Thursday, June 20, 2024

Cairn - Kathleen Jamie

The last few weeks have been busy, a funeral followed by working at a book festival interspersed with normal work with the now traditional skeleton staff and all the problems that brings with it. It's been exhausting but I think the worst is over now and I can work on getting back to something normal. 

I read Kathleen Jamie's Cairn a couple of weeks ago after getting an advance copy through work, it blew me away (though how publication date has worked around so quickly is frankly frightening). It's a slim book that could be read in a couple of hours, though that would not be the best way to approach it - this is one to dip in and out of and consider at pleasure. 


Jamie has collected her thoughts here - sometimes just a paragraph at a time, and used them to build a marker of turning 60. She considers grieving the loss of her parents, seeing her children embark on independent adult life, how the climate crisis has developed - it's been a recurring theme in her writing. How it feels to get older and a hundred other things. It's a contemplative little miracle of a book that came to me at exactly the point I needed to read it - 50 and caught up with my own grief. 

I have loved Jamies's writing since I discovered her (late) in 2012, I don't know if this is her best book - maybe not, but the right book at the right time is a powerful thing. There is a Shetland word - meid, that refers to prominent landmarks, such as a hilltop cairn, seen from the sea. Line up 2 or 3 of these and they tell you exactly where you are, and help you maintain a fixed point at sea - generally a favoured fishing spot. This summer Cairn, and Jen Hadfield's Storm Pegs are the literary equivalent of meid's for me. Between them I've found a place of calm in uncertain times.
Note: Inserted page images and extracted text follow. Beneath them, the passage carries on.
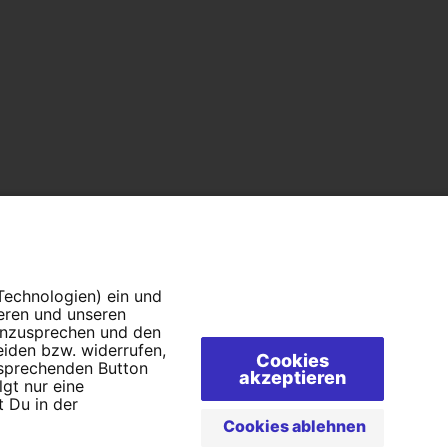
 Technologien) ein und
ieren und unseren
 anzusprechen und den
eiden bzw. widerrufen,
Cookies
tsprechenden Button
akzeptieren
lgt nur eine
 Du in der
AQs
Cookies ablehnen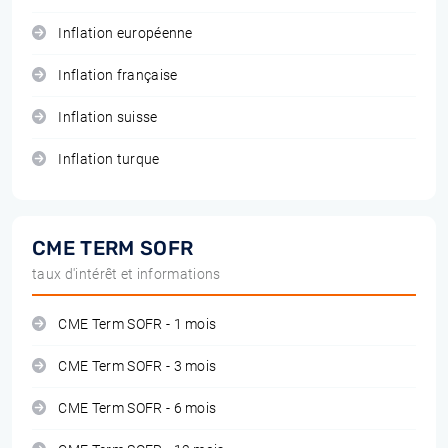
Inflation européenne
Inflation française
Inflation suisse
Inflation turque
CME TERM SOFR
taux d'intérêt et informations
CME Term SOFR - 1 mois
CME Term SOFR - 3 mois
CME Term SOFR - 6 mois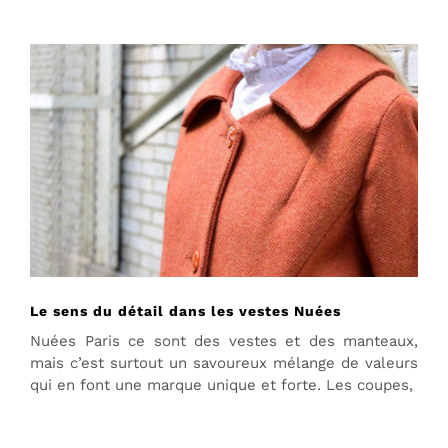
Le sens du détail dans les vestes Nuées
Nuées Paris ce sont des vestes et des manteaux,
mais c’est surtout un savoureux mélange de valeurs
qui en font une marque unique et forte. Les coupes,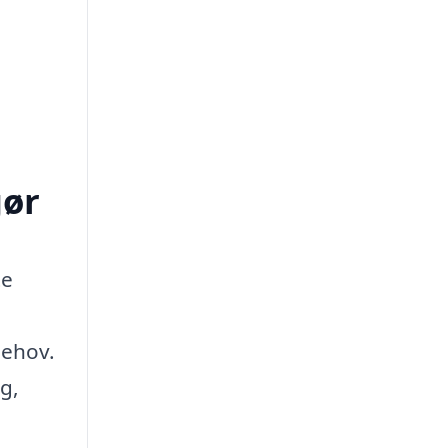
gør
te
behov.
g,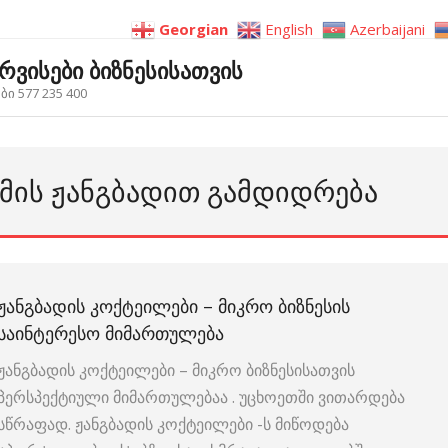
Georgian
English
Azerbaijani
ერვისები ბიზნესისათვის
ი 577 235 400
ᲖᲛᲘᲡ ᲟᲐᲜᲒᲑᲐᲓᲘᲗ ᲒᲐᲛᲓᲘᲓᲠᲔᲑᲐ
ᲟᲐᲜᲒᲑᲐᲓᲘᲡ ᲙᲝᲥᲢᲔᲘᲚᲔᲑᲘ – ᲛᲘᲙᲠᲝ ᲑᲘᲖᲜᲔᲡᲘᲡ
ᲡᲐᲘᲜᲢᲔᲠᲔᲡᲝ ᲛᲘᲛᲐᲠᲗᲣᲚᲔᲑᲐ
ჟანგბადის კოქტეილები – მიკრო ბიზნესისათვის
პერსპექტიული მიმართულებაა . უცხოეთში ვითარდება
სწრაფად. ჟანგბადის კოქტეილები -ს მიწოდება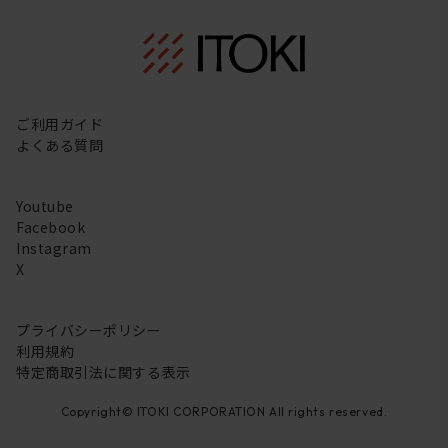
ご利用ガイド
よくある質問
Youtube
Facebook
Instagram
X
プライバシーポリシー
利用規約
特定商取引法に関する表示
Copyright© ITOKI CORPORATION All rights reserved.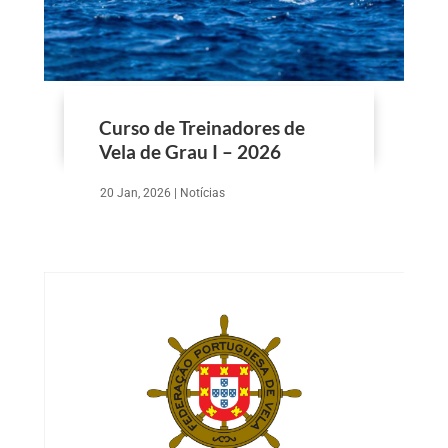
Curso de Treinadores de
Vela de Grau I – 2026
20 Jan, 2026
|
Notícias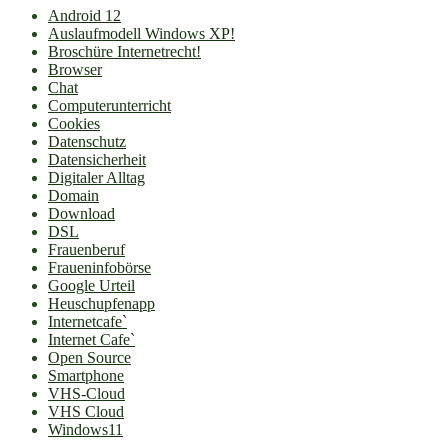
Android 12
Auslaufmodell Windows XP!
Broschüre Internetrecht!
Browser
Chat
Computerunterricht
Cookies
Datenschutz
Datensicherheit
Digitaler Alltag
Domain
Download
DSL
Frauenberuf
Fraueninfobörse
Google Urteil
Heuschupfenapp
Internetcafe`
Internet Cafe`
Open Source
Smartphone
VHS-Cloud
VHS Cloud
Windows11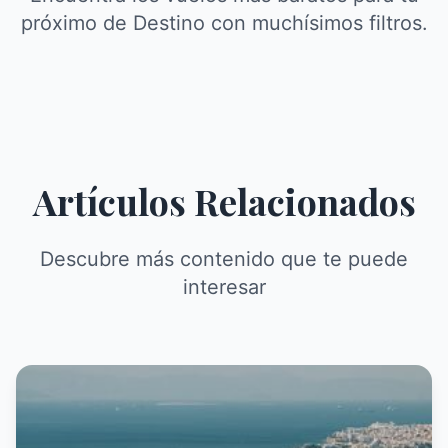
próximo de Destino con muchísimos filtros.
Artículos Relacionados
Descubre más contenido que te puede
interesar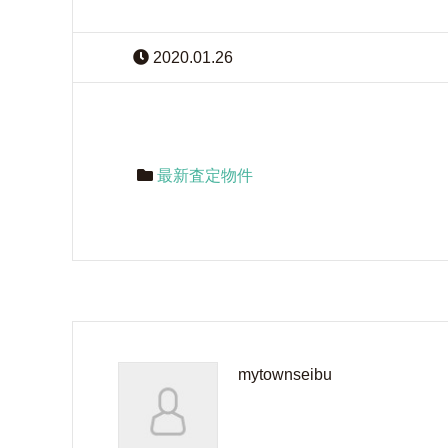
2020.01.26
最新査定物件
mytownseibu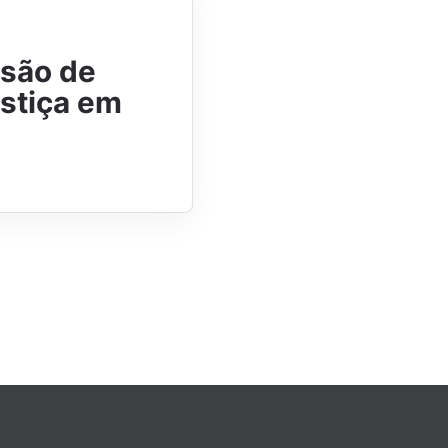
são de
ustiça em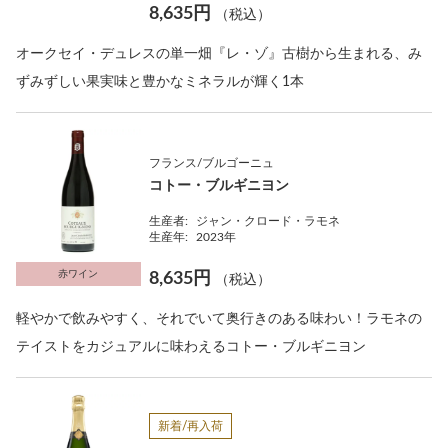
8,635円
（税込）
オークセイ・デュレスの単一畑『レ・ゾ』古樹から生まれる、み
ずみずしい果実味と豊かなミネラルが輝く1本
フランス/ブルゴーニュ
コトー・ブルギニヨン
生産者:
ジャン・クロード・ラモネ
生産年:
2023年
赤ワイン
8,635円
（税込）
軽やかで飲みやすく、それでいて奥行きのある味わい！ラモネの
テイストをカジュアルに味わえるコトー・ブルギニヨン
新着/再入荷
I read somewhere that this book really pushes the line between poetry and prose - I take the point and can't really argue with it, but I might be more inclined to say that for Jamie here there is no line to blur or cross. Anyway, it's a beautiful, meditative, book that says much about the experience of being well into middle age without trying to impart any particular wisdom, and for that last point I'm especially grateful.